The first is the tricky nature of true “security.” Robert Peck,
now president of the Washington Board of Trade, and a former commissioner of the
federal government’s Public Building Service, notes that “the Pentagon
on the morning of Sept. 11, 2001, was as well defended against a truck bomb as
anyone can imagine. So our enemy simply flew their bomb in over the jersey barriers.”
Peck quotes a U.S. ambassador to a Middle East country at a security conference
in 2000 saying the U.S. had built an embassy with every security guideline imaginable:
“We’re behind a wall, on the outskirts of town, and 20 minutes from
all government offices. It looks like the walled Soviet embassies we used to make
fun of. But now we’re 20 minutes from the country’s downtown government
offices, which means I have to drive and fear I’ll be ambushed and kidnapped
along the way.”
As for transferring so many of today’s Arlington and Alexandria defense
workers to Ft. Belvoir, Peck notes: “It’s a medieval view-- put everyone
behind the moat, and they’ll be safe.” Christopher Miller, president
of the Piedmont Environmental Council, is even more blunt: “What’s
the gain? Fort Belvoir will become a target in and of itself.”

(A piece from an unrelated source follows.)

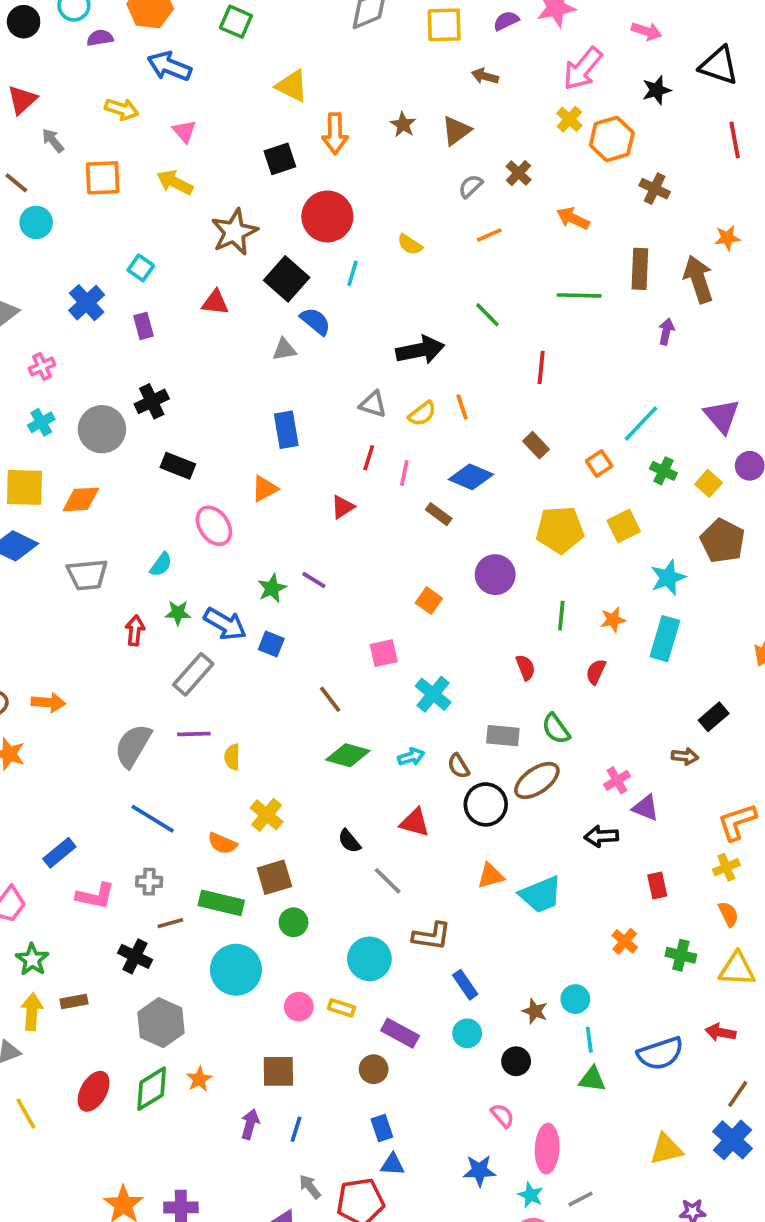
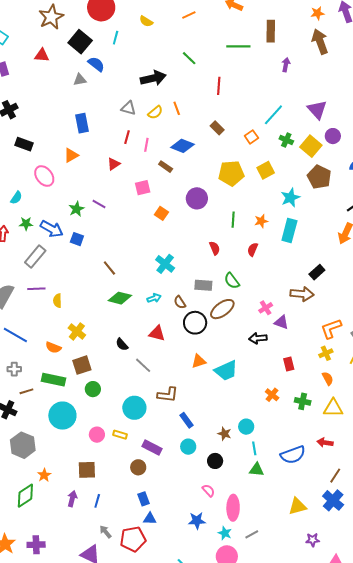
brown arrow: (698, 279) -> (320, 42), moved
yellow square: (709, 483) -> (311, 146), size x1.5
pink square: (384, 653) -> (143, 188), moved
brown arrow: (685, 756) -> (302, 294), size x1.6
green diamond: (152, 1089) -> (25, 496), moved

And, adds Miller: “If you can’t protect your capital, what place is
safe?”
The second massive flaw in the Pentagon’s urban dispersement push is
its destructive impact on thoughtful growth practices -- how the Washington region,
for example, has been trying to slow sprawl and focus jobs and housing near public
transit inside the Capital Beltway.
Jay Fisette, chairman of the Arlington County Board, spoke for many when he
declared: “This single decision by an isolated federal agency contradicts
all the vision and planning and progress of the region over the past decade ...
in terms of ‘smart growth.’”
Oftentimes the Pentagon couches its location decisions on the basis of costs;
the nationwide set of BRAC proposals now pending are claimed, for example, to
save nearly $49 billion over 20 years.
But there are other critical impacts to consider, notes Peck -- impact on growth
patterns, transportation, public transit, our regions’ heavy reliance on
cars. “The cost to society has to be considered -- not just the cost to
the Pentagon budget,” he insists.
The even deeper issue is that a single federal agency, with literally zero
public debate, has decided to use its secretly-reached security decisions and
its claimed budget savings to play havoc with growth and transit plans carefully
conceived, discussed and moved toward reality by local governments, businesses
and civic groups.
The precedent, especially if other federal departments start to emulate it,
is an ominous one -- not just for the Washington region, but communities across
the United States. The hearings before the BRAC commission, which makes its recommendations
to President Bush on Sept. 8, may be crucial.
Will the concrete heel of federally-decreed security measures start to devastate
urban merica? Without a strong, nationwide chorus of protect, it could happen.